[英]Creating multiple new columns using mutate() and across() in R
I would like to perform the following calculation on many columns at the same time while they are grouped by ID:我想在按 ID 分组时同时对许多列执行以下计算:
df <- df %>%
group_by(Id) %>%
mutate("Flows.2018.04"= Assets.2018.04 -
(Assets.2018.03 * Returns.2018.04))
The data set entails a column for Assets.YYYY.MM and Returns.YYYY.MM for each month from 2018.04 to 2022.02 and I would like to create a Flows column for each of those.该数据集包含 Assets.YYYY.MM 和 Returns.YYYY.MM 的列,代表从 2018.04 到 2022.02 的每个月,我想为每个月创建一个 Flows 列。

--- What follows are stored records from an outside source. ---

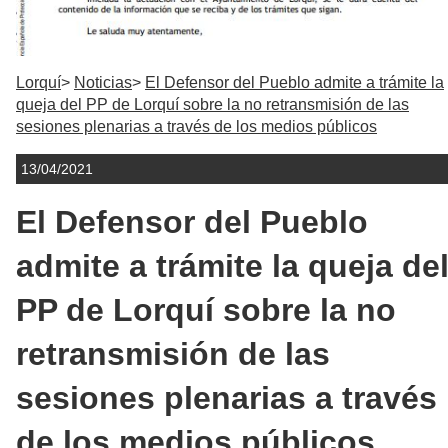
Lorquí
Noticias
El Defensor del Pueblo admite a trámite la
queja del PP de Lorquí sobre la no retransmisión de las
sesiones plenarias a través de los medios públicos
13/04/2021
El Defensor del Pueblo
admite a trámite la queja de
PP de Lorquí sobre la no
retransmisión de las
sesiones plenarias a través
de los medios públicos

I know that I could do it like this for every column:我知道我可以对每一列都这样做:
df <- df %>%
group_by(Id) %>%
mutate("Flows.2018.04"= Assets.2018.04 -
(Assets.2018.03 * Returns.2018.04)) %>%
mutate("Flows.2018.05"= Assets.2018.05 -
(Assets.2018.04 * Returns.2018.05))
But as I want to do this calculation for 50+ columns I was hoping there is a more elegant way.但是因为我想对 50 多列进行计算,所以我希望有一种更优雅的方法。 To my knowledge it should be possible with the dplyr across() function but I was not able to figure out how to do this.
据我所知,使用 dplyr across() function 应该是可行的,但我无法弄清楚如何执行此操作。
I would like the new columns to be named Flows.YYYY.MM which complicates the issue further.我希望将新列命名为 Flows.YYYY.MM,这会使问题进一步复杂化。 I thought that the easiest way to achieve this might be to simply rename the columns after creating them.
我认为实现此目的的最简单方法可能是在创建列后简单地重命名它们。
I have also thought about converting the data frame from wide format to long format to perform this calculation, however this seemed even more complicated to me.我还考虑过将数据帧从宽格式转换为长格式来执行此计算,但这对我来说似乎更加复杂。
Any suggestions on achieving the desired outcome?对实现预期结果有什么建议吗?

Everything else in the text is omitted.